PT.SANJAYA DIKABARKAN KECEWA DENGAN PEMKAB BEKASI

You are currently viewing PT.SANJAYA DIKABARKAN KECEWA DENGAN PEMKAB BEKASI

Mediapasti.com,cikarang, PT Sanjaya Rejeki Mas selaku pemenang tender pembangunan revitalisasi Pasar Cikarang dalam melakukan gugatan ke Pengadilan Negeri Cikarang terhadap perbuatan melawan hukum yang dilakukan Pemkab Bekasi atas pemutusan kerja sama secara pihak.

Sudah empat kali sidang gugatan pihak Pemkab Bekasi tidak pernah memenuhi panggilan sidang. Hal ini bukti bahwa Pemkab Bekasi tidak menghargai proses gugatan PT Sanjaya, kata ketua tim kuasa hukum Zevrijn Boy Kanu and Associates yang telah teregistrasi di Pengadilan Negeri (PN) Kabupaten Bekasi Nomor 144/Pdt.6/2020/PN.CKR.
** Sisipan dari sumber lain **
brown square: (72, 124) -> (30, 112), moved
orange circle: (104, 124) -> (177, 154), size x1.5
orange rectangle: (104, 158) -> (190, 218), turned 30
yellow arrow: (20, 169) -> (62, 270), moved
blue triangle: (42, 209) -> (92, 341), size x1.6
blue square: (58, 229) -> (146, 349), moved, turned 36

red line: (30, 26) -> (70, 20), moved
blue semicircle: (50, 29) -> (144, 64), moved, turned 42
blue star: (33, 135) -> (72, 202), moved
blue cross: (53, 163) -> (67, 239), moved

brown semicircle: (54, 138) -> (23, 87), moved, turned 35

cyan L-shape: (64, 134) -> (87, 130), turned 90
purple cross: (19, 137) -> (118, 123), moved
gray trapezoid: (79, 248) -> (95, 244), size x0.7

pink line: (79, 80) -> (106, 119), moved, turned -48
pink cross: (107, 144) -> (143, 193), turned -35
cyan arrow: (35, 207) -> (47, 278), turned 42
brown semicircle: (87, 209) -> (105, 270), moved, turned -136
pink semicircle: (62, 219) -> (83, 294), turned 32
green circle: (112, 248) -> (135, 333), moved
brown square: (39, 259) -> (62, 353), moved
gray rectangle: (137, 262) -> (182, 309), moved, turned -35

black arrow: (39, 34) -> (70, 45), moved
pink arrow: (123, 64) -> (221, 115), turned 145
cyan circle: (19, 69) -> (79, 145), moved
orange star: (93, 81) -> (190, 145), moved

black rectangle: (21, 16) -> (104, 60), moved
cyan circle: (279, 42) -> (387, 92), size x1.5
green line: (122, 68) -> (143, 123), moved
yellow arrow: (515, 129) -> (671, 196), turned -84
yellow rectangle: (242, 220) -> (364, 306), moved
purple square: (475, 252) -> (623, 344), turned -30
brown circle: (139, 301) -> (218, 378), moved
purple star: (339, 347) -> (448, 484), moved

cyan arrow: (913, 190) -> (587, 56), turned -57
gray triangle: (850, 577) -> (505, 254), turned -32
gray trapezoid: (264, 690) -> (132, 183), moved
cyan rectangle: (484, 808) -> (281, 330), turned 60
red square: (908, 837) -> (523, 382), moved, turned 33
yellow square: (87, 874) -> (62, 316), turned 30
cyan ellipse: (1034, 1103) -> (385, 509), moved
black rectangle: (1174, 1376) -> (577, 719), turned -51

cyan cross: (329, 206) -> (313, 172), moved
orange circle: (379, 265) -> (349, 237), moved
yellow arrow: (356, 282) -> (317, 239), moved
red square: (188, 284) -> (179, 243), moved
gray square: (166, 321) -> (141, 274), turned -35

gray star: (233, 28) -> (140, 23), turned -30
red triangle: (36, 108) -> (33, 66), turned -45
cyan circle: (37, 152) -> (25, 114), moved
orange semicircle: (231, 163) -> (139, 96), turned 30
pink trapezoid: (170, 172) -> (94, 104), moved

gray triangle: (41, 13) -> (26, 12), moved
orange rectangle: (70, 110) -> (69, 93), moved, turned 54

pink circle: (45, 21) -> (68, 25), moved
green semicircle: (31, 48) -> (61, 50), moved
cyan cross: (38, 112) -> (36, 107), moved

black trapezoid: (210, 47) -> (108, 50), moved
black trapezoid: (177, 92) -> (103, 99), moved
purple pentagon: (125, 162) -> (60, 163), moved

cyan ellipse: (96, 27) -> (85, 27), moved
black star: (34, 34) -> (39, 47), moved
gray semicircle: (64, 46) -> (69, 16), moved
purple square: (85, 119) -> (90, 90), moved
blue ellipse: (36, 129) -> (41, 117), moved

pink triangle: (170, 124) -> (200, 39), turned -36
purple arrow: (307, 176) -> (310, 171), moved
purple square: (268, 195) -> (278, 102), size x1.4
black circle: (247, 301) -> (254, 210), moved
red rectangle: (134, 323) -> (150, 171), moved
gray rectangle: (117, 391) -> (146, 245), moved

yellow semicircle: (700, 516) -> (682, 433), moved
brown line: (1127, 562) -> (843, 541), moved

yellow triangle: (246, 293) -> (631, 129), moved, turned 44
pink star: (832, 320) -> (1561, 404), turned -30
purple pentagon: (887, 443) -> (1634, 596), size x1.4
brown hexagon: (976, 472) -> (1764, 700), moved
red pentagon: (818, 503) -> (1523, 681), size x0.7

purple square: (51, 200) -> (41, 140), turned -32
Zevrijn Boy Kanu selaku ketua tim kuasa hukum saat ditemui jelang persiapan sidang gugatan keempat sangat menyayangkan terhadap pihak Pemkab Bekasi yang dinilai tidak ada itikad baik terhadap proses mediasi yang sudah berjalan empat kali sidang.

“Terkesan Pemkab Bekasi ini meremehkan atas tuntutan yang PT Sanjaya lakukan,” tuturnya kepada wartawan, Rabu (02/08).

Mantan anggota DPRD Kabupaten Bekasi ini menyebut, pihaknya meminta agar proyek revitalisasi Pasar Cikarang dibekukan dan dihentikan sampai dengan gugatan perkara ini mempunyai kekuatan hukum tetap.

Masih menurut Mulyaana juga menyayangkan pihak Pemkab Bekasi tidak meresponnya surat somasi pertama dan somasi kedua dan terakhir yang dilayangkan PT Sanjaya. Hingga terjadi gugatan di Pengadilan Negeri Cikarang.

Tim kuasa hukum PT Sanjaya HS. Pujo Nugroho saat mendampingi sidang gugatan keempat menyebut bahwa PT Sanjaya selaku pemenang tender pembangunan Pasar Cikarang dengan sekema Build Operate and Transfer (BOT) dengan nilai investasi mencapai Rp 570 miliar, sebelum dilayangkannya gugatan pihaknya sudah melakukan somasi kedua dengan No. 017/ZBK-AS/VII/2020 terkait Revitalisasi Pasar Cikarang yang sampai saat ini belum ada respon dari pihak Pemkab. Hingga sidang gugatan ke empat.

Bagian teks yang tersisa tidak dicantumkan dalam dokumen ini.